Impact on Active Users
For authenticated users, prompt suggestions shift toward supporting ongoing workflows and inspiring deeper use. Context‑aware suggestions adapt to the user’s current task or knowledge level, offering just‑in‑time guidance.
Examples include:

  • Tripadvisor: surfacing travel questions like “Which hotels in Miami have ocean views?”
  • Amazon’s Rufus AI: tailoring product‑specific suggestions such as “Do Birkenstocks come in both narrow and wide?”
  • Instacart: providing targeted search prompts like “Nutritious snacks for kids,” which users reported as immediately helpful.

Systems can also individualize prompts based on prior activity, user expertise, or patterns from other users when personal data is unavailable.

Supporting Design Choices
Effective prompt suggestions are often placed near the input field to maximize visibility at the moment of interaction. Example libraries with curated input‑output pairs can provide further education and inspiration, especially in visual AI tools like Midjourney. To maintain quality, product teams typically review and select examples rather than relying solely on automated outputs.

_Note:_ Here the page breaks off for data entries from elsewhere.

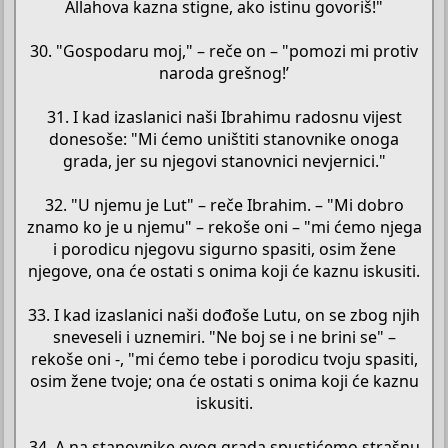
Allahova kazna stigne, ako istinu govoriš!"
30. "Gospodaru moj," – reče on – "pomozi mi protiv
naroda grešnog!’
31. I kad izaslanici naši Ibrahimu radosnu vijest
donesoše: "Mi ćemo uništiti stanovnike onoga
grada, jer su njegovi stanovnici nevjernici."
32. "U njemu je Lut" – reče Ibrahim. – "Mi dobro
znamo ko je u njemu" – rekoše oni – "mi ćemo njega
i porodicu njegovu sigurno spasiti, osim žene
njegove, ona će ostati s onima koji će kaznu iskusiti.
33. I kad izaslanici naši dođoše Lutu, on se zbog njih
sneveseli i uznemiri. "Ne boj se i ne brini se" –
rekoše oni -, "mi ćemo tebe i porodicu tvoju spasiti,
osim žene tvoje; ona će ostati s onima koji će kaznu
iskusiti.
34. A na stanovnike ovog grada spustićemo strašnu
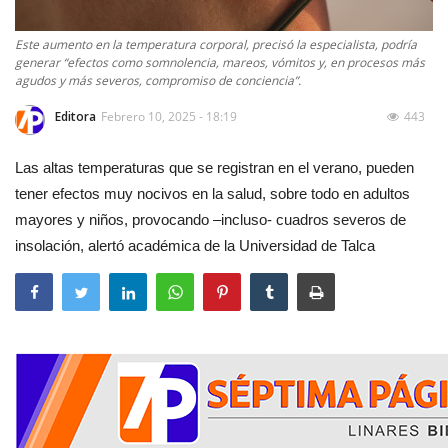
Este aumento en la temperatura corporal, precisó la especialista, podría
generar “efectos como somnolencia, mareos, vómitos y, en procesos más
agudos y más severos, compromiso de conciencia”.
Editora
Febrero 10, 2025 - 18:19
443
Las altas temperaturas que se registran en el verano, pueden
tener efectos muy nocivos en la salud, sobre todo en adultos
mayores y niños, provocando –incluso- cuadros severos de
insolación, alertó académica de la Universidad de Talca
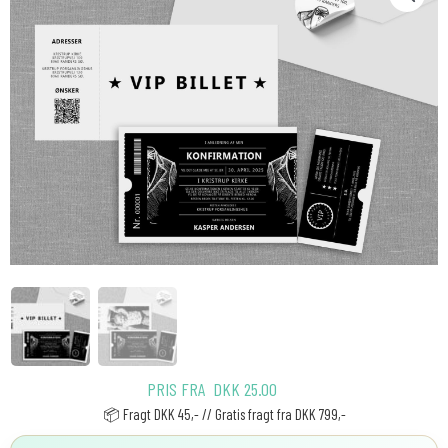
PRIS FRA
DKK
25.00
📦 Fragt DKK 45,- // Gratis fragt fra DKK 799,-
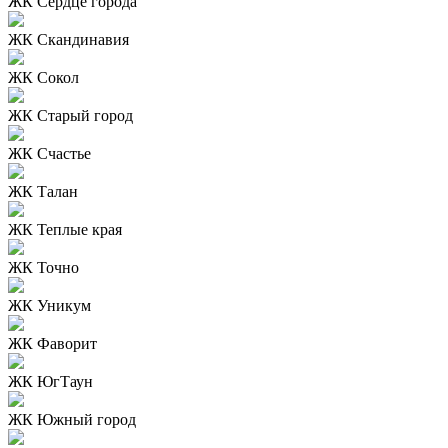
ЖК Сердце города
ЖК Скандинавия
ЖК Сокол
ЖК Старый город
ЖК Счастье
ЖК Талан
ЖК Теплые края
ЖК Точно
ЖК Уникум
ЖК Фаворит
ЖК ЮгТаун
ЖК Южный город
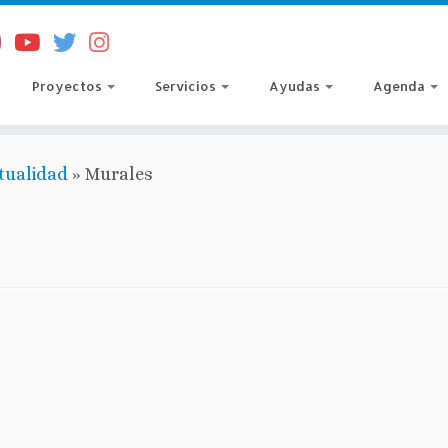
Proyectos
Servicios
Ayudas
Agenda
tualidad
»
Murales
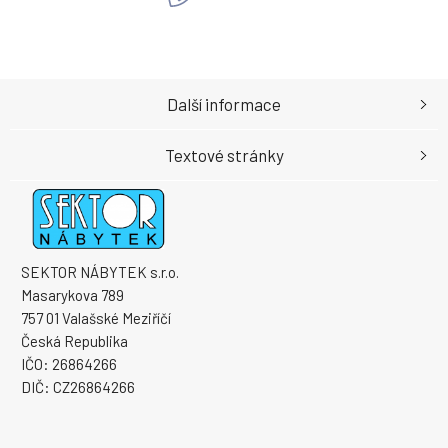
Další informace
Textové stránky
SEKTOR NÁBYTEK s.r.o.
Masarykova 789
757 01 Valašské Meziříčí
Česká Republika
IČO: 26864266
DIČ: CZ26864266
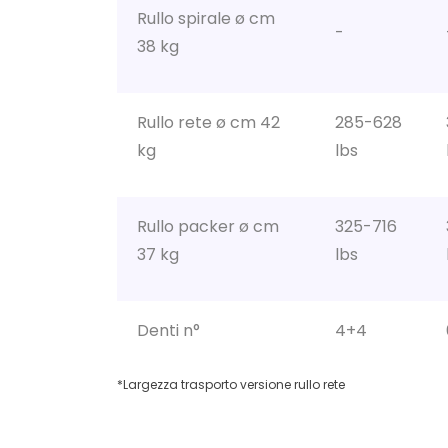
Rullo spirale ø cm
-
38 kg
Rullo rete ø cm 42
285-628
kg
lbs
Rullo packer ø cm
325-716
37 kg
lbs
Denti n°
4+4
*Largezza trasporto versione rullo rete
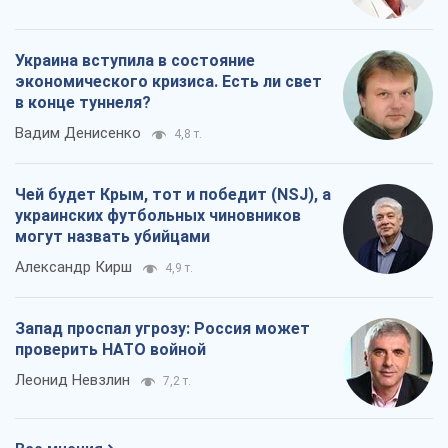
Украина вступила в состояние
экономического кризиса. Есть ли свет
в конце туннеля?
Вадим Денисенко
4,8 т.
Чей будет Крым, тот и победит (NSJ), а
украинских футбольных чиновников
могут назвать убийцами
Александр Кирш
4,9 т.
Запад проспал угрозу: Россия может
проверить НАТО войной
Леонид Невзлин
7,2 т.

Analytics are essential for refining prompt strategies. Data can reveal common use cases and show which suggestions drive engagement. Because placement influences click rates, teams may randomize display order to measure true content effectiveness.

Conclusion
Use‑case prompt suggestions serve as a key onboarding and engagement tool for AI systems. Simple prompts help new users quickly grasp capabilities, while context‑aware, tailored suggestions guide active users through more complex workflows. By carefully balancing complexity, placement, and content—and continuously refining through analytics—designers can make prompt suggestions both informative and actionable, improving usability and adoption over time.